Doch dann ist plötzlich Schluss. Sie kommen einfach nicht mehr weiter. Dafür gibt es verschiedene Gründe. Warum es so schwierig ist, sein Werk zu beenden ...
Es muss perfekt sein
Wenn Sie an einem Buchmanuskript arbeiten, haben Sie das Gefühl beizeiten kennengelernt: Bis tief in die Nacht schreiben Sie, durch einen Geistesblitz nach dem anderen gejagt und höchst motiviert, gleich einige Seiten Ihres Textes, der mit nichts, aber auch gar nichts in der Bücherwelt zu vergleichen sein wird. So gut ist er. Sie legen sich erschöpft hin und schlafen zufrieden ein.
Am nächsten Tag lesen Sie die Seiten durch und denken, das, was da geschrieben steht, ist nicht meins! Was für Zeug! Da es aber vermutlich inzwischen niemand umgeschrieben oder gestohlen und ersetzt hat, ist es wohl Ihres. Was tun?
Ruhe bewahren ist immer gut. Schreien Sie nicht in den Garten hinaus: „Ich kann überhaupt nicht schreiben!“
Bedenken Sie, dass es nicht nur Ihnen so geht.
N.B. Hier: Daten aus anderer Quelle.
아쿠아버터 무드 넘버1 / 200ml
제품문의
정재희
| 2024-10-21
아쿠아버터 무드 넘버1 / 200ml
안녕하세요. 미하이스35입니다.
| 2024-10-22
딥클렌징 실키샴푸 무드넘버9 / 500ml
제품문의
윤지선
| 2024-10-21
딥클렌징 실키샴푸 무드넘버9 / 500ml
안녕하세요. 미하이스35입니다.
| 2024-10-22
Suchen Sie aus den Seiten das heraus, was Sie brauchen können. Es ist sicher etwas dabei. Schreiben Sie es nochmal. Aber nicht jetzt.
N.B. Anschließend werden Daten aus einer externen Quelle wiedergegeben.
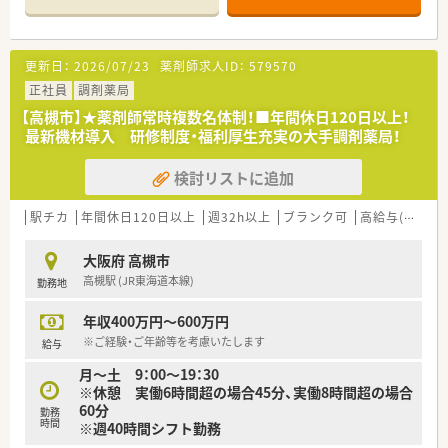
店舗でも多く増やすことを目標に運営しています。
■患者様にストレスなく過ごして頂くため、内外装共におしゃれ
な雰囲気作りを心掛け、店舗づくりにもこだわりを持っていま
更新日：
2026/07/23
薬剤師求人ID：
579570
す。
正社員
調剤薬局
＼ コンサルタントおすすめポイント★ ／
【高槻市】★薬剤師常時複数名体制！■年間休日120日以上！
■ヘルプ体制充実！近隣に店舗展開が多いだけでなく、ラウンダ
最新機材導入 研修制度・福利厚生充実の大手調剤薬局！
ー勤務の社員さんもいらっしゃるので、急なお休みが発生する場
合も安心出来ます。
検討リストに追加
■午後診シフトが人手不足気味…ご勤務可能な方大歓迎です！条
件面の優遇も期待出来ます♪
駅チカ
年間休日120日以上
週32h以上
ブランク可
高給与(600万円以上)
＼ こんな方におすすめ！ ／
★働く女性に優しい会社で働きたい方
大阪府 高槻市
★急なお休みが必要になることがご不安な方
高槻駅 (JR東海道本線)
勤務地
年収400万円～600万円
※ご経験・ご年齢等を考慮いたします
給与
月～土 9：00～19：30
※休憩 実働6時間超の場合45分、実働8時間超の場合
60分
勤務
時間
※週40時間シフト勤務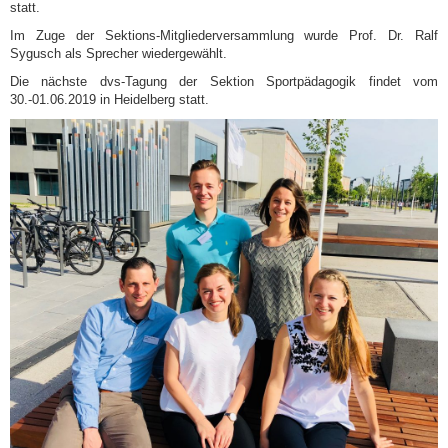
statt.
Im Zuge der Sektions-Mitgliederversammlung wurde Prof. Dr. Ralf
Sygusch als Sprecher wiedergewählt.
Die nächste dvs-Tagung der Sektion Sportpädagogik findet vom
30.-01.06.2019 in Heidelberg statt.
Viel besser ist, schreiben Sie einfach weiter, sofern die letzten Seiten den Verlauf Ihrer Geschichte nicht verändert haben. Die Überarbeitung ist sowieso Pflicht für diese erste Fassung des Manuskripts und kann später gemacht werden. An dieser Stelle ist es wichtiger, den Faden nicht zu verlieren. Arbeiten Sie am Fortkommen der Geschichte.
Einer der Hauptgründe, dass man sein Werk nicht zu Ende bringt, ist das stetige und oft sogar zwanghafte Verbessern von bereits Geschriebenem.
Die Luft geht aus
„Ich schreibe für mein Leben gern, es ist mein Hobby. Ich finde es auch gut, was ich schreibe, aber irgendwann macht es keinen Spaß mehr. Es wird so mühsam, dass ich mich gar nicht mehr damit auseinandersetzen will.“
Wenn Sie dieser Aussage zustimmen, glauben Sie möglicherweise, dass Schreiben Vergnügen bereiten sollte. Film und Fernsehen Fernsehen zeigen es: Der Autor hat Freude daran, hie und da ein paar Seiten zu tippen, eine willkommene Abwechslung zu seinem aufregenden Leben, irgendwann kommt der Schlusssatz und alles ist fertig. Jeder Anschlag der Tasten hat ihn mit tiefer Zufriedenheit erfüllt, nun legt er seine Hände auf den Hinterkopf und lehnt sich mit einem stolzen Lächeln zurück. Ja, es wird ein Bestseller.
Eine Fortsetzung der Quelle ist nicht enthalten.